「人類は、金を掘らせるために宇宙人が作った」。アヌンナキをめぐる説は、そんな強い一文で広がった。元になった古代メソポタミア神話には、神々が労働を任せるために人間を作る話がある。ただし、そこに遺伝子操作、金鉱山、未発見惑星を加えたのは、20世紀の作家ゼカリア・シッチンによる独自解釈だ。
古代神話に書かれていること
メソポタミアの『アトラハシス叙事詩』などには、神々の労働と人間創造を結びつける物語がある。下位の神々が重い労働に反発し、上位の神々が粘土と神の血を使って人間を作り、仕事を担わせるという筋だ。
これは、神々と人間の関係や、なぜ人間が働くのかを説明する創世神話として伝わった。現代科学の実験記録ではない。粘土と血という表現を、そのまま生物学の材料や遺伝子操作の手順として読む根拠も示されていない。
アヌンナキは、古代メソポタミアの神々を指す名として登場する。神話上の存在が記されていること自体は事実だが、「天から来た神」というイメージだけで、別の惑星から宇宙船で来た生命体だったことにはならない。
古代の人々が神を空や天と結びつけたことと、地球外生命が実際に訪れたことは別の話だ。ここを一気につなげたのが、後の古代宇宙飛行士説だった。
シッチンが作った宇宙人の物語
ゼカリア・シッチンは、1976年の著書『第12の惑星』で、シュメールの粘土板を独自に読み直した。彼の説では、ニビルという未発見の惑星からアヌンナキが地球へ来て、金を採掘する労働力を必要とした。そのため、自分たちの遺伝子と原人を組み合わせ、現代人を作ったという。
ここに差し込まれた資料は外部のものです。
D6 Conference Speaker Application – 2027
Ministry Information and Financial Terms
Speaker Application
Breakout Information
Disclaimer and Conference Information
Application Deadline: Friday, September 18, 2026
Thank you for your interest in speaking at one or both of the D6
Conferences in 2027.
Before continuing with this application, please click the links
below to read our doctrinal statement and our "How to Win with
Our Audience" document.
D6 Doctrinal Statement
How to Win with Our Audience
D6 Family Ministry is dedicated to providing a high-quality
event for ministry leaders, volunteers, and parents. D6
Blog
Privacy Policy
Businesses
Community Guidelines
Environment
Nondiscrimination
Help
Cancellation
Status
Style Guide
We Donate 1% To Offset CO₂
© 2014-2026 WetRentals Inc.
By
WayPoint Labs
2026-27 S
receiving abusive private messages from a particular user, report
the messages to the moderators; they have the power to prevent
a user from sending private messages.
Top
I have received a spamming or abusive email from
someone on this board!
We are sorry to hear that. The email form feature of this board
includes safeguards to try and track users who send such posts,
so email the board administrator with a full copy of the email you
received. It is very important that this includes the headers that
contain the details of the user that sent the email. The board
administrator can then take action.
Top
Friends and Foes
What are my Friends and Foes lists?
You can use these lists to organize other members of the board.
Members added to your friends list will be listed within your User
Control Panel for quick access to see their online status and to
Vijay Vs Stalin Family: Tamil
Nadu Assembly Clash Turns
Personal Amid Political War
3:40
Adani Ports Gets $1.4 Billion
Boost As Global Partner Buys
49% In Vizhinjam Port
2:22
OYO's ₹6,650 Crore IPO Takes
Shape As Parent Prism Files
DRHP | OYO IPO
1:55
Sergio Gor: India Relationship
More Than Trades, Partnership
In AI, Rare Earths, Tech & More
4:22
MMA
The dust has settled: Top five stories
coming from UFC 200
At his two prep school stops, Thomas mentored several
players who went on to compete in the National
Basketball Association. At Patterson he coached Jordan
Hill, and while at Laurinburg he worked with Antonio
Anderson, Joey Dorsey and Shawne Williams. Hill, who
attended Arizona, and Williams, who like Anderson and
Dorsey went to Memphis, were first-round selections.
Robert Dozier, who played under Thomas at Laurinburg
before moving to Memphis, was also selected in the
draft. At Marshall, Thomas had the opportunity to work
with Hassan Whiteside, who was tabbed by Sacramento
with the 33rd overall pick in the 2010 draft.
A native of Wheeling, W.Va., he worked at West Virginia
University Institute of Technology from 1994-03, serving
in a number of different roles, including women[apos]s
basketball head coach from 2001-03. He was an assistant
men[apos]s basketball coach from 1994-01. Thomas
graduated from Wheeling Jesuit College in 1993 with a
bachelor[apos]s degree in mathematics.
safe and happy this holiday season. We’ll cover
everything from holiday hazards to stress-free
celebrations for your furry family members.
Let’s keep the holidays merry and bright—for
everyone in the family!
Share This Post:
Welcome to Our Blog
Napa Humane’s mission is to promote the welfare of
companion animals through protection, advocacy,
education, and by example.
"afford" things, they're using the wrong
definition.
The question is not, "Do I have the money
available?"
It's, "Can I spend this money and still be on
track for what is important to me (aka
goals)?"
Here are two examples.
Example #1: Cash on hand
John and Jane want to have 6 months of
神の血と粘土から人間を作る古代神話を、異星人による遺伝子操作の記録へ置き換えたわけだ。神々の反乱は労働争議、神による創造はバイオ技術、天上の世界は宇宙の惑星という具合に、神話の要素がSF的な歴史へ読み替えられた。
この説は、古代文書に隠された事実を解読したように見える。でも、ニビル、金採掘、遺伝子交配という一連の筋書きが、元の神話にそのまま書かれているわけではない。シッチンの物語に合うよう、言葉の意味を広げた部分が大きいと批判されている。
「アヌンナキは天から降りた者」という説明も、語の意味を宇宙人へ直結させたものだ。古代語の一語を現代の宇宙概念へ置き換えるには、文脈やほかの用例による裏づけが必要になる。
学術研究は宇宙人説を支持していない
シュメール語や古代メソポタミアを研究する立場からは、シッチンの翻訳や解釈に問題があると指摘されている。原文の語を自説に合わせて訳し、神話の比喩を歴史上の出来事として扱っているという批判だ。
現在のアッシリオロジー、つまり古代メソポタミア研究では、アヌンナキを異星人とする説は支持されていない。人類が異星人の遺伝子操作で作られたことを示す考古資料や生物学的証拠も、この説からは提示されていない。
懐疑的な立場からは、シッチンの著作は科学ではなくSFに近いと評されてきた。ここで大事なのは、神話そのものを否定することではない。古代の創世神話として読むことと、科学的事実の記録として読むことを分けることだ。
アヌンナキの粘土板が実在するから宇宙人説も実在する、とは言えない。実在するのは古代の文書で、宇宙人説はその文書へ20世紀の発想を重ねた解釈になる。
現代でも説が作り直されている
シッチンの死後も、アヌンナキ説を扱う本や動画は作られている。ヘザー・リンの著作は、秘密結社への調査や機密解除文書を手がかりに、この説を肯定的に検討すると紹介されている。古代宇宙飛行士説で知られるエーリッヒ・フォン・デニケンも評価したという。
ただし、秘密結社へ入ったことや機密文書を読んだという紹介だけでは、古代の異星人を証明できない。どの文書の、どの記述が、考古学や遺伝学の証拠とつながるのかを示す必要がある。そうした具体的な裏づけは、ここで確認できる材料には含まれていない。
この説が長く残る理由の一つは、古代神話そのものが強い物語を持っていることだ。人間はなぜ作られ、なぜ働くのか。神話が投げかけた問いを、現代人が宇宙人や遺伝子工学の言葉で読み替えている。
アヌンナキは古代神話の神々だ。異星人だったという話はシッチン以降の疑似歴史で、確認された事実ではない。その線を引けば、宇宙人説に引っ張られず、元のメソポタミア神話が持つおもしろさへ戻ることができる。